= Elmer Schoebel =

American jazz pianist, composer, and arranger (1896–1970)

Elmer Schoebel (September 8, 1896 – December 14, 1970) was an American jazz pianist, composer, and arranger.

He was born in East St. Louis, Illinois, United States. Early in his career heplayed along to silent films in Champaign, Illinois After moving on to vaudeville, late in the 1910s, he played with the 20th Century Jazz Band in Chicago in 1920.

In 1922-23 he was a member of the New Orleans Rhythm Kings, then led his own band, known variously as the Midway Gardens Orchestra, the Original Memphis Melody Boys and the Chicago Blues Dance Orchestra, before joining Isham Jones in 1925. After returning to Chicago he played with Louis Panico and Art Kassel, and arranged for the Melrose Publishing House.

In the 1930s, Schoebel wrote and arranged, working as the chief arranger for the Warner Brothers publishing division.
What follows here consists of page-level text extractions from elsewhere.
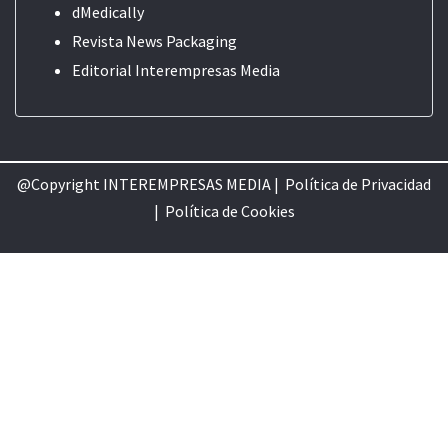
dMedically
Revista News Packaging
Editorial
Interempresas Media
@Copyright INTEREMPRESAS MEDIA |
Política de Privacidad
|
Política de Cookie
s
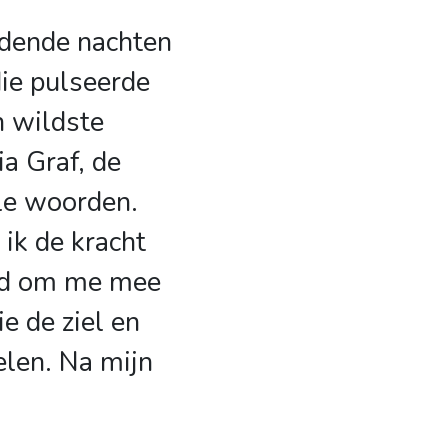
dende nachten
die pulseerde
n wildste
ia Graf, de
le woorden.
 ik de kracht
md om me mee
e de ziel en
elen. Na mijn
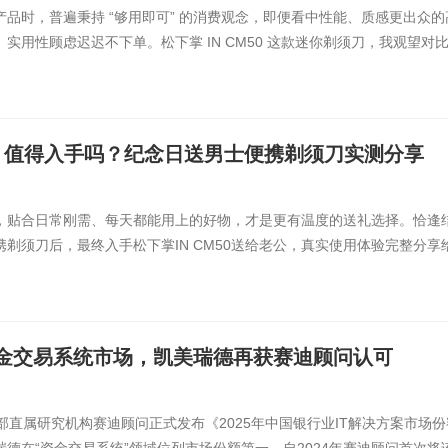
品时，普遍秉持 “够用即可” 的消费观念，即便看中性能、质感更出众
实用性顾虑迟迟不下单。松下掌 IN CM50 这款迷你剃须刀，我观望对
M50 值得入手吗？纪念日送男士便携剃须刀实测分享
，贴合日常刚需、每天都能用上的好物，才是更有温度的送礼选择。恰逢
剃须刀后，最终入手松下掌IN CM50送给老公，真实使用体验完整分享
金交易系统市场，凯美瑞德再获赛迪顾问认可
部直属研究机构赛迪顾问正式发布《2025年中国银行业IT解决方案市场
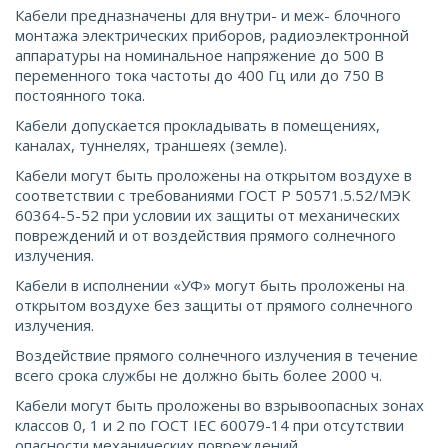
Кабели предназначены для внутри- и меж- блочного
монтажа электрических приборов, радиоэлектронной
аппаратуры на номинальное напряжение до 500 В
переменного тока частоты до 400 Гц или до 750 В
постоянного тока.
Кабели допускается прокладывать в помещениях,
каналах, туннелях, траншеях (земле).
Кабели могут быть проложены на открытом воздухе в
соответствии с требованиями ГОСТ Р 50571.5.52/МЭК
60364-5-52 при условии их защиты от механических
повреждений и от воздействия прямого солнечного
излучения.
Кабели в исполнении «УФ» могут быть проложены на
открытом воздухе без защиты от прямого солнечного
излучения.
Воздействие прямого солнечного излучения в течение
всего срока службы не должно быть более 2000 ч.
Кабели могут быть проложены во взрывоопасных зонах
классов 0, 1 и 2 по ГОСТ IEС 60079-14 при отсутствии
опасности механических повреждений.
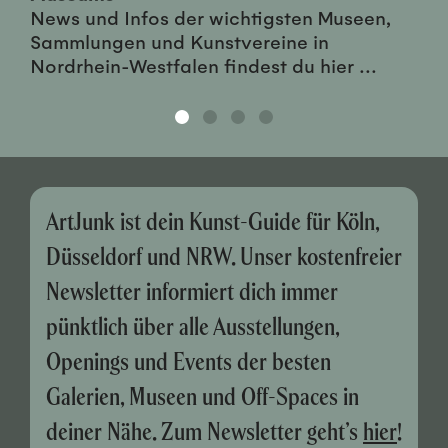
News und Infos der wichtigsten Museen,
Sammlungen und Kunstvereine in
Nordrhein-Westfalen findest du hier ...
ArtJunk ist dein Kunst-Guide für Köln,
Düsseldorf und NRW. Unser kostenfreier
Newsletter informiert dich immer
pünktlich über alle Ausstellungen,
Openings und Events der besten
Galerien, Museen und Off-Spaces in
deiner Nähe. Zum Newsletter geht’s
hier
!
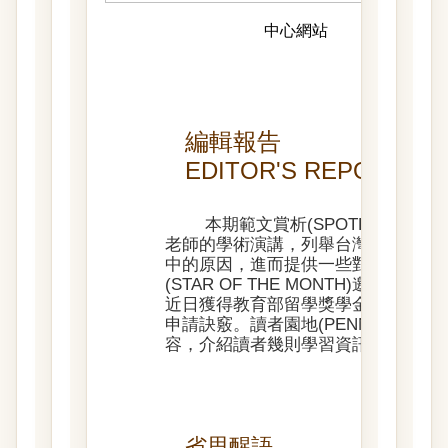
中心網站
歷史期刊
編輯報告
EDITOR'S REPORT
本期範文賞析(SPOTLIGHT
老師的學術演講，列舉台灣學生寫作
中的原因，進而提供一些對策來提升
(STAR OF THE MONTH)邀請
近日獲得教育部留學獎學金的殊榮，
申請訣竅。讀者園地(PENNY FOR YO
容，介紹讀者幾則學習資訊視覺化的
省思醒語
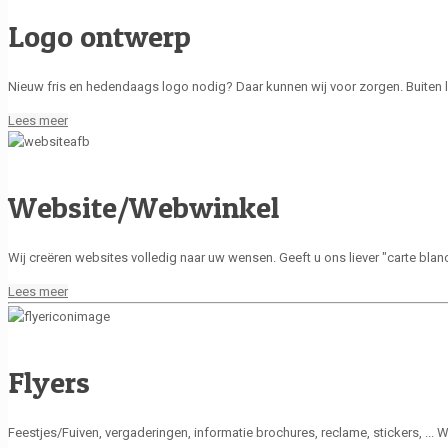
Logo ontwerp
Nieuw fris en hedendaags logo nodig? Daar kunnen wij voor zorgen. Buiten lo
Lees meer
Website/Webwinkel
Wij creëren websites volledig naar uw wensen. Geeft u ons liever "carte bla
Lees meer
Flyers
Feestjes/Fuiven, vergaderingen, informatie brochures, reclame, stickers, ... W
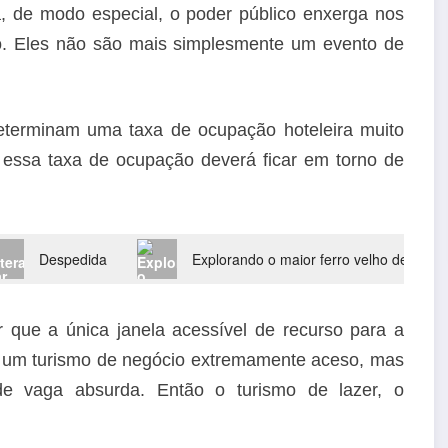
a, de modo especial, o poder público enxerga nos
o. Eles não são mais simplesmente um evento de
eterminam uma taxa de ocupação hoteleira muito
5 essa taxa de ocupação deverá ficar em torno de
Despedida
Explorando o maior ferro velho de carr
 que a única janela acessível de recurso para a
em um turismo de negócio extremamente aceso, mas
e vaga absurda. Então o turismo de lazer, o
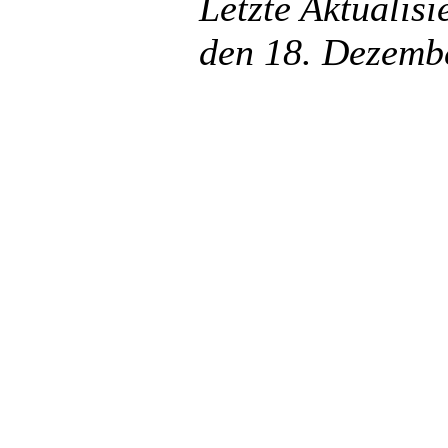
Letzte Aktualis
den 18. Dezemb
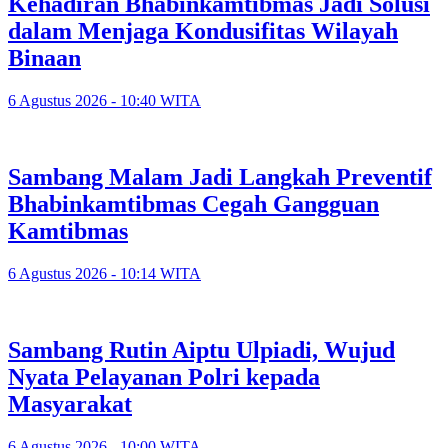
Kehadiran Bhabinkamtibmas Jadi Solusi
dalam Menjaga Kondusifitas Wilayah
Binaan
6 Agustus 2026 - 10:40 WITA
Sambang Malam Jadi Langkah Preventif
Bhabinkamtibmas Cegah Gangguan
Kamtibmas
6 Agustus 2026 - 10:14 WITA
Sambang Rutin Aiptu Ulpiadi, Wujud
Nyata Pelayanan Polri kepada
Masyarakat
6 Agustus 2026 - 10:00 WITA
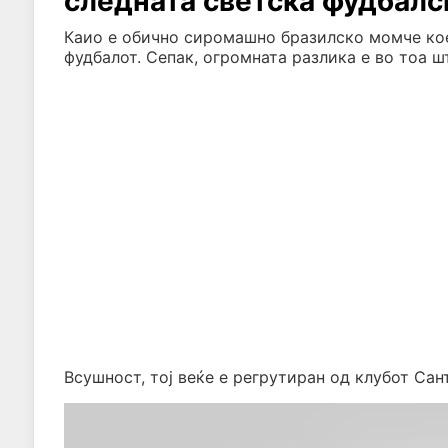
следната светска фудбалс
Каио е обично сиромашно бразилско момче кое
фудбалот. Сепак, огромната разлика е во тоа ш
Всушност, тој веќе е регрутиран од клубот Сан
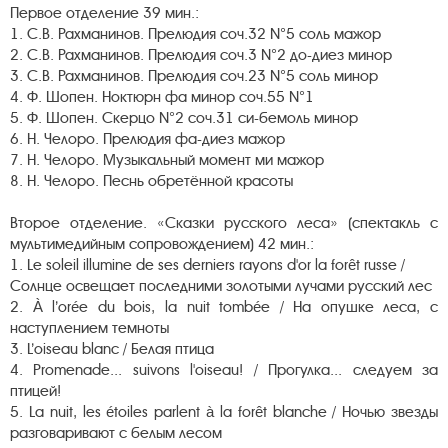
Первое отделение 39 мин.:
1. С.В. Рахманинов. Прелюдия соч.32 N°5 соль мажор
2. С.В. Рахманинов. Прелюдия соч.3 N°2 до-диез минор
3. С.В. Рахманинов. Прелюдия соч.23 N°5 соль минор
4. Ф. Шопен. Ноктюрн фа минор соч.55 N°1
5. Ф. Шопен. Скерцо N°2 соч.31 си-бемоль минор
6. Н. Челоро. Прелюдия фа-диез мажор
7.
Н. Челоро. Музыкальный момент ми мажор
8.
Н. Челоро. Песнь обретённой красоты
Второе отделение. «Сказки русского леса» (спектакль с
мультимедийным сопровождением) 42 мин.:
1.
Le soleil illumine de ses derniers rayons d'or la forêt russe /
Солнце освещает последними золотыми лучами русский лес
2. À l’orée du bois, la nuit tombée / На опушке леса, с
наступлением темноты
3. L’oiseau blanc / Белая птица
4. Promenade... suivons l'oiseau! / Прогулка... следуем за
птицей!
5. La nuit, les étoiles parlent à la forêt blanche / Ночью звезды
разговаривают с белым лесом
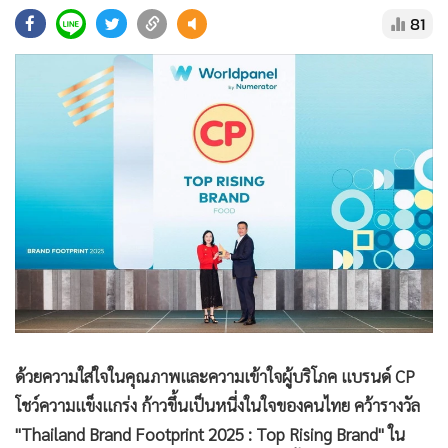
•
Good health & Well-being
81
•
Green Innovation & SD
•
Management & HR
•
MGR Live
•
Infographic
•
การเมือง
•
ท่องเที่ยว
•
กีฬา
•
ต่างประเทศ
•
Special Scoop
•
เศรษฐกิจ-ธุรกิจ
•
จีน
•
ชุมชน-คุณภาพชีวิต
ด้วยความใส่ใจในคุณภาพและความเข้าใจผู้บริโภค แบรนด์ CP
•
อาชญากรรม
โชว์ความแข็งแกร่ง ก้าวขึ้นเป็นหนี่งในใจของคนไทย คว้ารางวัล
•
Motoring
"Thailand Brand Footprint 2025 : Top Rising Brand" ใน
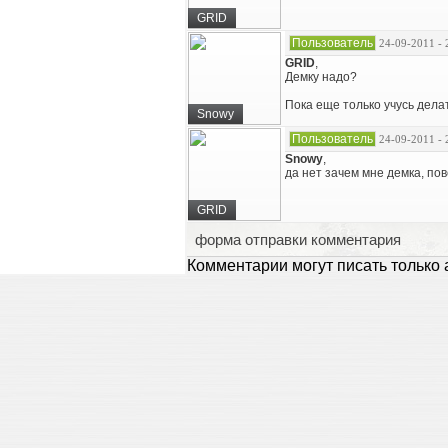
GRID
Пользователь
24-09-2011 - 
GRID
,
Демку надо?
Пока еще только учусь делат
Snowy
Пользователь
24-09-2011 - 
Snowy
,
да нет зачем мне демка, по
GRID
форма отправки комментария
Комментарии могут писать только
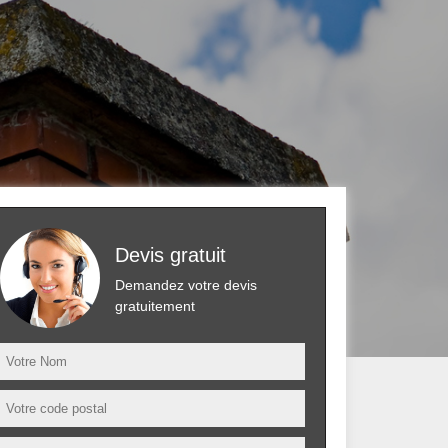
Devis gratuit
Demandez votre devis
gratuitement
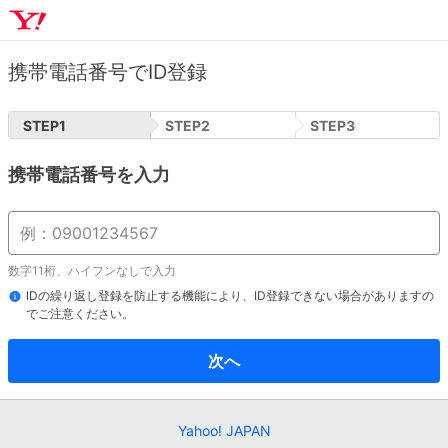
携帯電話番号でID登録
STEP
1
STEP
2
STEP
3
携帯電話番号を入力
数字11桁、ハイフンなしで入力
IDの繰り返し登録を防止する機能により、ID登録できない場合がありますの
でご注意ください。
次へ
Yahoo! JAPAN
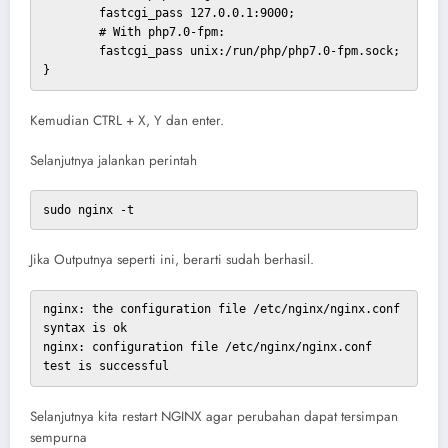
	fastcgi_pass 127.0.0.1:9000;

	# With php7.0-fpm:

	fastcgi_pass unix:/run/php/php7.0-fpm.sock;

}
Kemudian CTRL + X, Y dan enter.
Selanjutnya jalankan perintah
sudo nginx -t
Jika Outputnya seperti ini, berarti sudah berhasil.
nginx: the configuration file /etc/nginx/nginx.conf 
syntax is ok

nginx: configuration file /etc/nginx/nginx.conf 
test is successful
Selanjutnya kita restart NGINX agar perubahan dapat tersimpan
sempurna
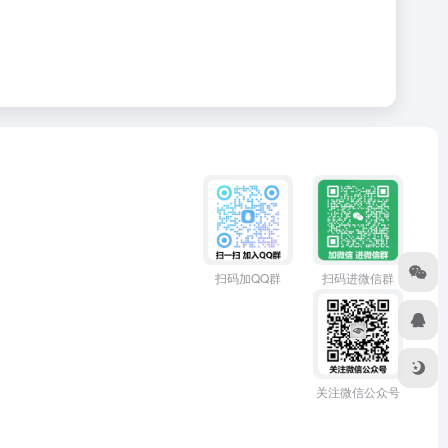
扫码加QQ群
扫码进微信群
关注微信公众号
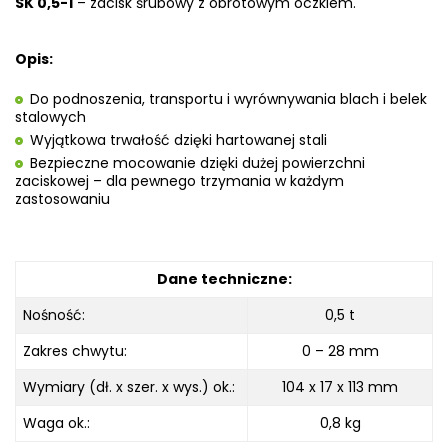
SK 0,5-1
–
zacisk śrubowy z obrotowym oczkiem.
Opis:
Do podnoszenia, transportu i wyrównywania blach i belek
stalowych
Wyjątkowa trwałość dzięki hartowanej stali
Bezpieczne mocowanie dzięki dużej powierzchni
zaciskowej – dla pewnego trzymania w każdym
zastosowaniu
Dane techniczne:
Nośność:
0,5 t
Zakres chwytu:
0 – 28 mm
Wymiary (dł. x szer. x wys.) ok.:
104 x 17 x 113 mm
Waga ok.:
0,8 kg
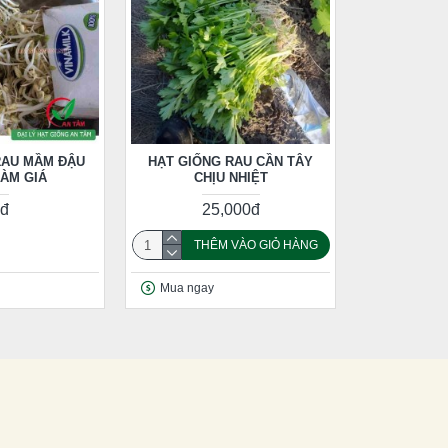
RAU MẦM ĐẬU
HẠT GIỐNG RAU CẦN TÂY
ÀM GIÁ
CHỊU NHIỆT
đ
25,000đ
THÊM VÀO GIỎ HÀNG
Mua ngay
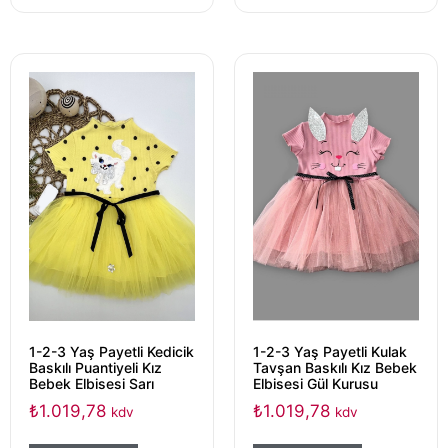
1-2-3 Yaş Payetli Kedicik
1-2-3 Yaş Payetli Kulak
Baskılı Puantiyeli Kız
Tavşan Baskılı Kız Bebek
Bebek Elbisesi Sarı
Elbisesi Gül Kurusu
₺
1.019,78
₺
1.019,78
kdv
kdv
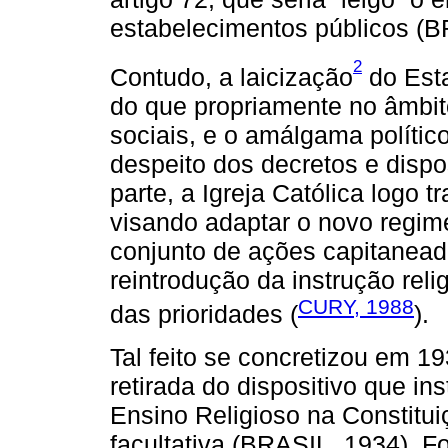
estabelecimentos públicos (B
2
Contudo, a laicização
do Esta
do que propriamente no âmbit
sociais, e o amálgama político
despeito dos decretos e dispos
parte, a Igreja Católica logo t
visando adaptar o novo regim
conjunto de ações capitaneada
reintrodução da instrução relig
CURY, 1988
das prioridades (
).
Tal feito se concretizou em 1
retirada do dispositivo que ins
Ensino Religioso na Constitui
facultativa (BRASIL, 1934). F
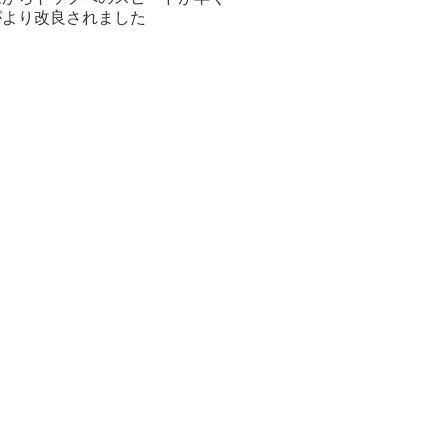
がより改良されました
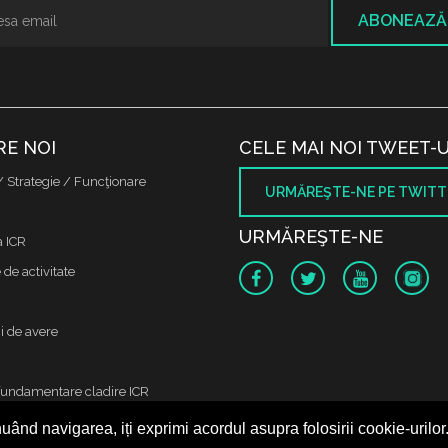
ABONEAZĂ
RE NOI
CELE MAI NOI TWEET-U
/ Strategie / Funcţionare
URMĂREŞTE-NE PE TWITT
URMĂREŞTE-NE
a ICR
de activitate
i de avere
fundamentare cladire ICR
uând navigarea, iți exprimi acordul asupra folosirii cookie-urilor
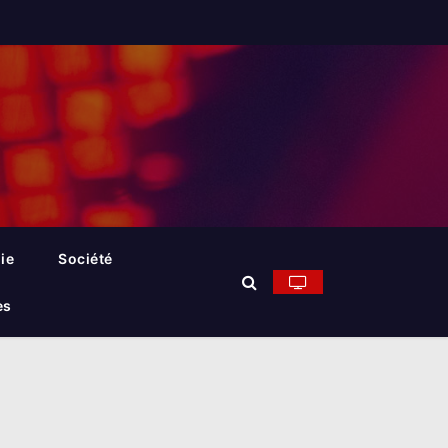
ie
Société
es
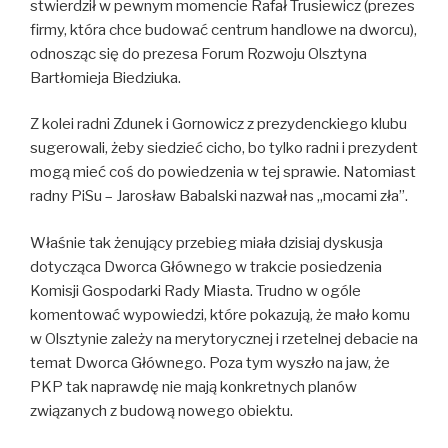
stwierdził w pewnym momencie Rafał Trusiewicz (prezes
firmy, która chce budować centrum handlowe na dworcu),
odnosząc się do prezesa Forum Rozwoju Olsztyna
Bartłomieja Biedziuka.
Z kolei radni Zdunek i Gornowicz z prezydenckiego klubu
sugerowali, żeby siedzieć cicho, bo tylko radni i prezydent
mogą mieć coś do powiedzenia w tej sprawie. Natomiast
radny PiSu – Jarosław Babalski nazwał nas „mocami zła”.
Właśnie tak żenujący
przebieg miała dzisiaj dyskusja
dotycząca Dworca Głównego w trakcie posiedzenia
Komisji Gospodarki Rady Miasta. Trudno w ogóle
komentować wypowiedzi, które pokazują, że mało komu
w Olsztynie zależy na merytorycznej i rzetelnej debacie na
temat Dworca Głównego. Poza tym wyszło na jaw, że
PKP tak naprawdę nie mają konkretnych planów
związanych z budową nowego obiektu.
From the 1940s onward he did some performing with Conrad Janis, Blue Steele's Rhythm Rebels (1958), and with his own ensembles in St. Petersburg, Florida. He continued to play up until his death.

==Compositions==
Schoebel wrote a number of standards, including "Bugle Call Rag", "Stomp Off, Let's Go","Nobody's Sweetheart Now", "Farewell Blues", and "Prince of Wails". "Prince of Wails" was the only composition Schoebel recorded as a leader, in 1929 as Brunswick 4652. He also wrote "I Never Knew What A Girl Could Do", "Oriental", and "Discontented Blues", while a member of the New Orleans Rhythm Kings.